Frage: Wer packt Ihren Koffer?
Westerwelle: Ich packe meine
Reisetasche selbst. Die reicht meist aus. Und dazu einen Hänger für die
Anzüge.
Frage: Gibt es Westerwelles
Reisetipps?
Westerwelle: Immer Ohrstöpsel
mitnehmen. Mich können Sie damit in eine Ecke in einer Wartehalle stellen und
sagen: Jetzt hast Du eine Viertelstunde Zeit zum Schlafen. Dann schlafe ich.
Frage: Wie wichtig ist für Sie der
Rat Ihres Förderers Hans-Dietrich Genscher?
Westerwelle: Ganz wichtig. Wir
telefonieren mehrfach in der Woche. Klaus Kinkel und Walter Scheel helfen mit
gutem Rat. Auch mit meinem Amtsvorgänger Frank-Walter Steinmeier hatte ich
ein längeres Gespräch und habe ihn um Rat gefragt.
Frage: Und Joschka Fischer?
Westerwelle: Ich habe mit Josef
Fischer kürzlich zu Abend gegessen. Das war sehr interessant. Ratschläge sind
immer gut, wenn sie Rat sind und keine Schläge.
Frage: Haben Sie schon die Grenzen
Ihres Amtes gespürt. Zum Beispiel bei Ihrer Idee, Deutschland in vier Jahren
atomwaffenfrei zu machen.
Westerwelle: Ich bin der Auffassung,
dass das Ziel von Abrüstung und Rüstungskontrolle richtig ist. Deshalb werde
ich dafür arbeiten, dass die letzten in Deutschland stationierten Atomwaffen
abgezogen werden. Sie sind schon lange kein Beitrag zu unserer Sicherheit
mehr. Abrüstung ist für mich ein Schlüsselthema der internationalen Politik.
Entweder wir bekommen jetzt Jahre der Aufrüstung oder der Abrüstung.
Frage: Sie vertreten jetzt ein Land,
das sich in Afghanistan schuldig ge-macht hat. In Kundus wurden Zivilisten
und Kinder auf Befehl eines Deutschen bombardiert. Hätte man das vermeiden
müssen?
Westerwelle: Wenn man diese Bilder
sieht, kann kein mitfühlender Mensch darüber hinweg gehen. Trotzdem bin ich
davon überzeugt, dass der Afghanistan-Einsatz notwendig ist, für unsere
eigene Sicherheit und für die Menschen dort. Aber wir sind nicht auf ewig in
Afghanistan. Es ist gut, dass auch Präsident Karsai von fünf Jahren
gesprochen hat, in denen wir soweit kommen müssen, dass eine
Abzugsperspektive sichtbar wird. Im Vordergrund muss der zivile Aufbau stehen
und keine verkürzte Debatte über Truppenstärken. Wenn die
Afghanistan-Konferenz in London eine reine Truppenstellerkonferenz wird,
fahre ich nicht hin. Was wir brauchen, ist ein breiter politischer Ansatz und
eine Gesamtstrategie.
Frage: Viele haben erst nach den
Bomben von Kundus begriffen, dass Deutschland dort Krieg führt.

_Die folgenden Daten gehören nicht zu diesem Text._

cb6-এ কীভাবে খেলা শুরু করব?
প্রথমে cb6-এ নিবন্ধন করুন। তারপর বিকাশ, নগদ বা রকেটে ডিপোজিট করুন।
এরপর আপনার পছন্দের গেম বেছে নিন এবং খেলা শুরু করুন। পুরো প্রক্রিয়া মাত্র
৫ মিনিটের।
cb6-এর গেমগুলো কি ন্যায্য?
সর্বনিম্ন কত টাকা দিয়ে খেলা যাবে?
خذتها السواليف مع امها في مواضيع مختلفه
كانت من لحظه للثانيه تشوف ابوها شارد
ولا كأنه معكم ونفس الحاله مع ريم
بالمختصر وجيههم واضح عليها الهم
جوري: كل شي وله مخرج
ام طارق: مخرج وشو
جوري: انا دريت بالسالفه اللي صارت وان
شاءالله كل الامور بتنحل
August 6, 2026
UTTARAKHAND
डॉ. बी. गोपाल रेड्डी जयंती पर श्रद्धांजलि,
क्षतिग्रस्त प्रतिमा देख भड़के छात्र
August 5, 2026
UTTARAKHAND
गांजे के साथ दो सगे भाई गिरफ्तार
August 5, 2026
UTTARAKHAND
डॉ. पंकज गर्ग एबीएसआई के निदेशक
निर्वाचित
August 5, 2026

Westerwelle: Das Wort Krieg verwende
ich nicht...
Frage: ...„kriegsähnliche Zustände“...
Westerwelle: Das sind wesentliche
Unterschiede. Nach dem Völkerrecht ist Krieg die militärische
Auseinandersetzung zwischen Staaten. Wir sind in Afghanistan, weil uns dort
die übergroße Mehrheit der Bevölkerung und die demokratisch legitimierte Regierung
um Hilfe gebeten haben...
Frage: ...eine durch Wahlfälschung
legitimierte Regierung!
Westerwelle: ... ausdrücklich: eine
demokratisch legitimierte Regierung. Ich kenne die Missstände beim
Wahlverfahren so wie Sie. Trotzdem hat die internationale Völkergemeinschaft
diese Regierung zurecht anerkannt. Wir sind mit mehr
als 40 Verbündeten dort. Dennoch ist es in meinen Augen nur gesund, dass die
deutsche Bevölkerung gegenüber Auslandseinsätzen eine gewisse Zurückhaltung
hat. Wäre es andersherum, würde ich mir Sorgen machen.

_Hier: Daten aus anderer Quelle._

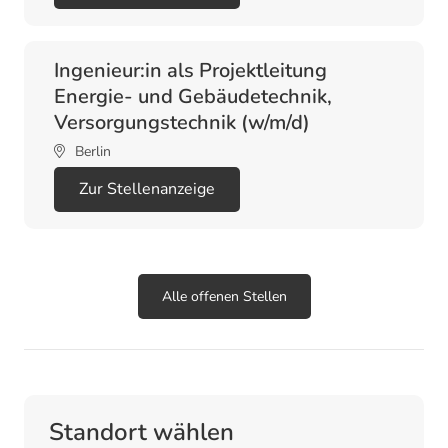
Ingenieur:in als Projektleitung
Energie- und Gebäudetechnik,
Versorgungstechnik (w/m/d)
Berlin
Zur Stellenanzeige
Alle offenen Stellen
Standort wählen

Frage: Die Deutschen erleben gerade,
dass im Krieg die Wahrheit als Erste auf der Strecke bleibt. Das Bombardement
von Kundus muss nun in einem Untersuchungsausschuss aufgeklärt werden. Hat
Verteidigungsminister zu Guttenberg einen Fehler gemacht?
Westerwelle: Auf diese Debatte lasse
ich mich nicht ein. Ich habe in meinem Amt die klare Anweisung gegeben, dass
alles zusammengetragen wird, was wir zu diesem Vorfall haben. Sie wissen, der
Vorfall war am 4. September, ich bin am 28. Oktober ins Amt gekommen. Nicht
nur die Oppositionsparteien, jeder Abgeordneter und vor allem auch die
Bundesregierung haben ein massives Interesse an der Aufklärung. Von mir wird
es völlige Transparenz geben.
Frage: Hat sich Ihr Verhältnis zu
Angela Merkel verändert?
Westerwelle: Wir sehen uns häufiger.
Wir telefonieren noch mehr miteinander. Und simsen oft...

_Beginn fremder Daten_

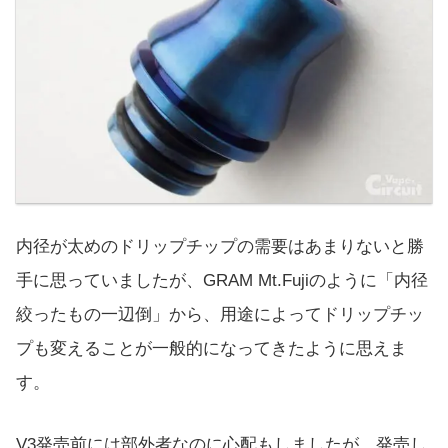
内径が太めのドリップチップの需要はあまりないと勝
手に思っていましたが、GRAM Mt.Fujiのように「内径
絞ったもの一辺倒」から、用途によってドリップチッ
プも変えることが一般的になってきたように思えま
す。
V3発売前には部外者なのに心配もしましたが、発売し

Frage: Kein Wunder bei dem
Holperstart dieser Regierung.
Westerwelle: Das sehe ich nicht. Wir
haben gerade das Wachstumsbeschleunigungsgesetz durchgebracht, mit mehr
Kindergeld...
Frage: ...und Rekordschulden.
Westerwelle: ... mit einer Entlastung
für Familien und einer Stärkung des Mittelstandes. Das schafft Wachstum – die
Voraussetzung für gesunde Staatsfinanzen. Wir werden den Konsolidierungskurs
fortsetzen.
Frage: Im Klartext heißt das: Jetzt
kommen die bitteren Jahre. Wen wird es denn besonders hart treffen?
Westerwelle: Wir wollen die Bürger,
insbesondere die Mittelschicht, entlasten, nicht belasten. Das haben wir
Liberale vor der Wahl versprochen, so steht's im Koalitionsvertrag. Jetzt
haben wir damit begonnen und dabei bleibt es. Denn das setzt die Dynamik und
die Wachstumskräfte frei, die wir brauchen, um den Haushalt zu sanieren und
unser Land zu stärken.
Frage: Letzte Frage: Ergänzen
Sie, gemünzt auf die Koalition, doch bitte noch mal Ihren Klassiker: „Auf
jedem Schiff, das dampft und segelt, gibt’s einen, der die Sache regelt. Und
das ....
Westerwelle: (langes Schweigen) Wie
heißt es so schön: Reim' Dich, oder ich fress' Dich ...
Im Original endet der Satz mit der Feststellung: Und das bin ich.